Your computer uses many different media types to store data. Floppy disks, hard drives, USB cartridges, and CD-ROMS are some of the different devices you might employ for storing information. Most computers come equipped with CD-ROM drives, making it one of the most popular media available. The CD-ROM is durable, cheap and holds a relatively large amount of data. In this exercise we will learn how to access folders and files from a CD-ROM.

When you first insert your CD into the drive, you might see the scroll down menu at right. Unless you want to watch a movie or listen to music, you will probably want to select Take no action. This returns you to the My Computer menu.

Before your CD-ROM can be accessed, it must be placed in your CD drive. Generally that is located on the right side of your computer. Be sure the drive is closed, and give if a few seconds to be read by your operating system. One general bit of operating advice: when you are not using a CD-ROM, remove it from the drive. If you do not remove it, the drive will keep spinning, causing your computer to use unnecessary resources. If you are operating your computer on battery power, this is a special problem because it will drain your battery much quicker. Now: to begin, go to Start > My Computer.

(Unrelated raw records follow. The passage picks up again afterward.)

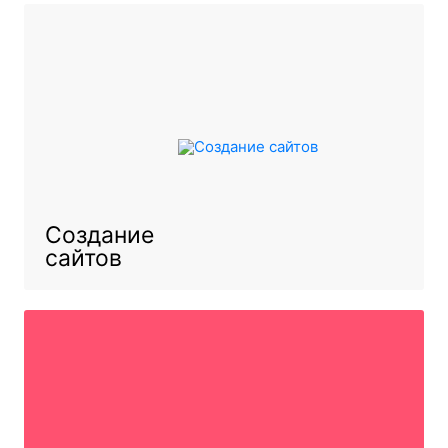
Создание
сайтов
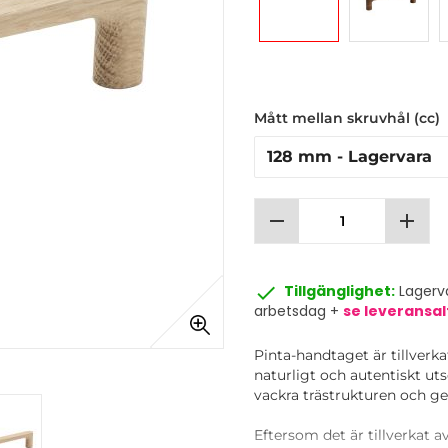
Mått mellan skruvhål (cc)
remove
add
done
Tillgänglighet:
Lagerva
arbetsdag +
se leveransal
Pinta-handtaget är tillverka
naturligt och autentiskt u
vackra trästrukturen och ger
Eftersom det är tillverkat 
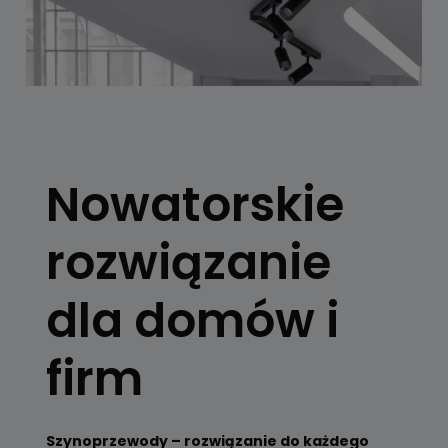
SYSTEMY
SZYNOWE
Nowatorskie
Skorzystaj z
konfiguratora
rozwiązanie
Zobacz
dla domów i
firm
Szynoprzewody – rozwiązanie do każdego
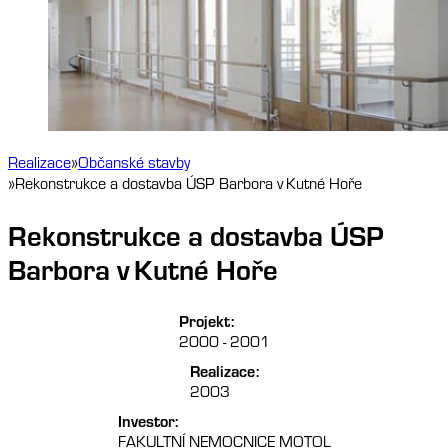
Realizace
Občanské stavby
Rekonstrukce a dostavba ÚSP Barbora v Kutné Hoře
Rekonstrukce a dostavba ÚSP
Barbora v Kutné Hoře
Projekt:
2000 - 2001
Realizace:
2003
Investor:
FAKULTNÍ NEMOCNICE MOTOL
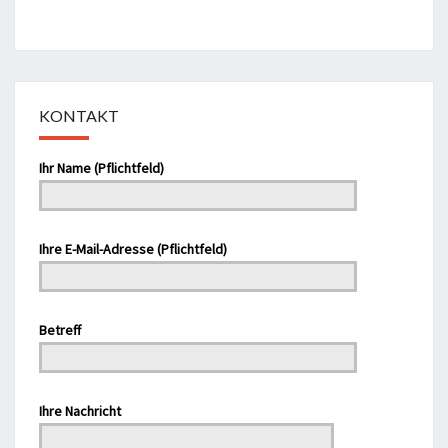
KONTAKT
Ihr Name (Pflichtfeld)
Bitte lasse dieses Feld leer.
Ihre E-Mail-Adresse (Pflichtfeld)
Betreff
Bitte lasse dieses Feld leer.
Ihre Nachricht
Bitte lasse dieses Feld leer.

Assuming that you have inserted the CD into the drive (face-up), you will now see confirmation that it has been read (highlighted in blue at right). You will also see, under Details, information about your CD. It will give you the CD's name (in this case it is identified only by manufacturer's number, and also how much free space is available from the total CD capacity. Double-click on the CD icon to open it.
When you return to My Computer, you will see a listing of files and folders on the CD. Double-click on any folder to see the files inside. Then double-click again to open any file you choose. You now know how to access any file on any CD-ROM you might have to read from your computer. One suggestion: if you are going to use any of these files frequently, you will probably want to take advantage of the "Copy this folder" command to move the file to your hard drive. It will enable you to access that file much quicker than having to go the the CD-ROM each time.